The Ontological Question 'What exists?' dates back over two thousand five hundred years to the dawn of Western philosophy, and attempts to answer it define the province of ontology. The history of the Western philosophical tradition itself has been one of the differentiation and separation of the various sciences from the primordial stuff of ancient philosophy. Physics was first to break away from the tutelage of philosophy and established its independence in the seventeenth century. The other sciences followed suit fairly rapidly, with perhaps psychology being the last to separate.

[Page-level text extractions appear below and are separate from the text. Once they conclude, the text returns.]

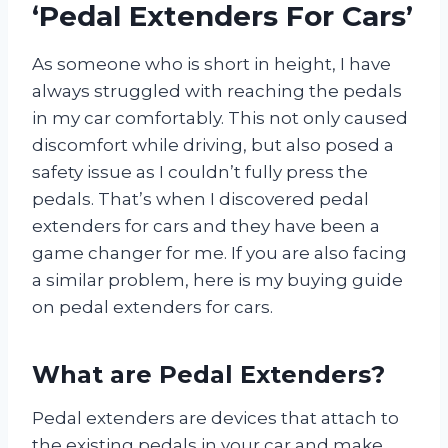
‘Pedal Extenders For Cars’
As someone who is short in height, I have
always struggled with reaching the pedals
in my car comfortably. This not only caused
discomfort while driving, but also posed a
safety issue as I couldn’t fully press the
pedals. That’s when I discovered pedal
extenders for cars and they have been a
game changer for me. If you are also facing
a similar problem, here is my buying guide
on pedal extenders for cars.
What are Pedal Extenders?
Pedal extenders are devices that attach to
the existing pedals in your car and make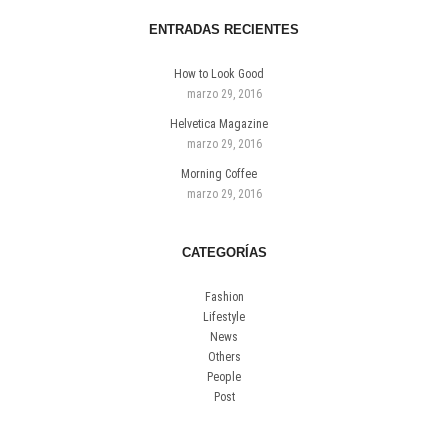
ENTRADAS RECIENTES
How to Look Good
marzo 29, 2016
Helvetica Magazine
marzo 29, 2016
Morning Coffee
marzo 29, 2016
CATEGORÍAS
Fashion
Lifestyle
News
Others
People
Post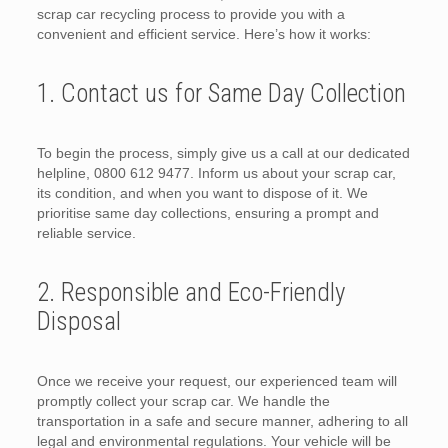
scrap car recycling process to provide you with a
convenient and efficient service. Here’s how it works:
1. Contact us for Same Day Collection
To begin the process, simply give us a call at our dedicated
helpline, 0800 612 9477. Inform us about your scrap car,
its condition, and when you want to dispose of it. We
prioritise same day collections, ensuring a prompt and
reliable service.
2. Responsible and Eco-Friendly
Disposal
Once we receive your request, our experienced team will
promptly collect your scrap car. We handle the
transportation in a safe and secure manner, adhering to all
legal and environmental regulations. Your vehicle will be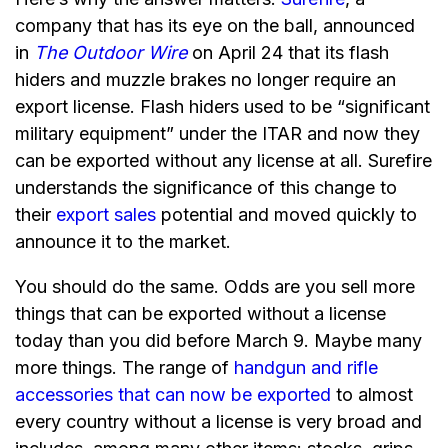
company that has its eye on the ball, announced
in
The Outdoor Wire
on April 24 that its flash
hiders and muzzle brakes no longer require an
export license. Flash hiders used to be “significant
military equipment” under the ITAR and now they
can be exported without any license at all. Surefire
understands the significance of this change to
their
export sales
potential and moved quickly to
announce it to the market.
You should do the same. Odds are you sell more
things that can be exported without a license
today than you did before March 9. Maybe many
more things. The range of
handgun and rifle
accessories that can now be exported
to almost
every country without a license is very broad and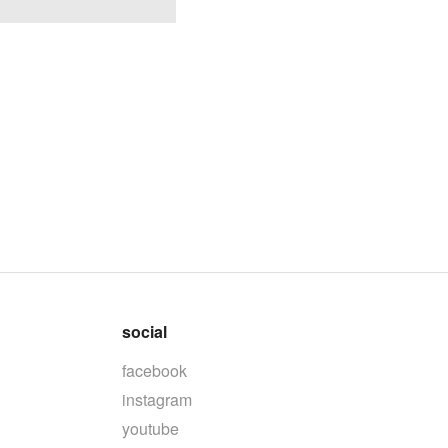
social
facebook
instagram
youtube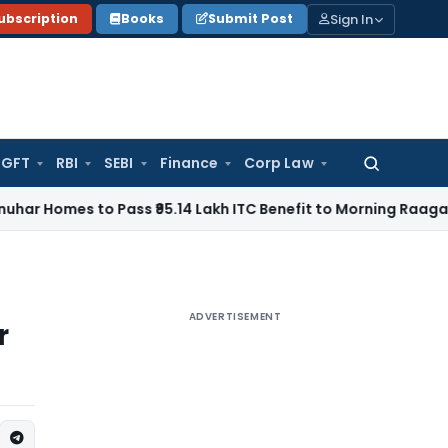
Sign In
ubscription
Books
Submit Post
GFT
RBI
SEBI
Finance
Corp Law
Search
for:
 to Pass ₹95.14 Lakh ITC Benefit to Morning Raaga Homebuy
ADVERTISEMENT
r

The results for modern philosophy - of this breakup of what was once a great empire over human reason - have been mixed. An inevitable result has been that questions considered in ancient times to belong to philosophy have fallen within the ambit of other disciplines. So speculations about the material composition and genesis of the universe that interested Thales, Heraclitus and Leucippus, are continued by contemporary cosmologists in well equipped research laboratories, and not by philosophers. However ontology, unlike cosmology, has not broken away from its parent discipline and the Ontological Question as to what exists is still argued by philosophers today.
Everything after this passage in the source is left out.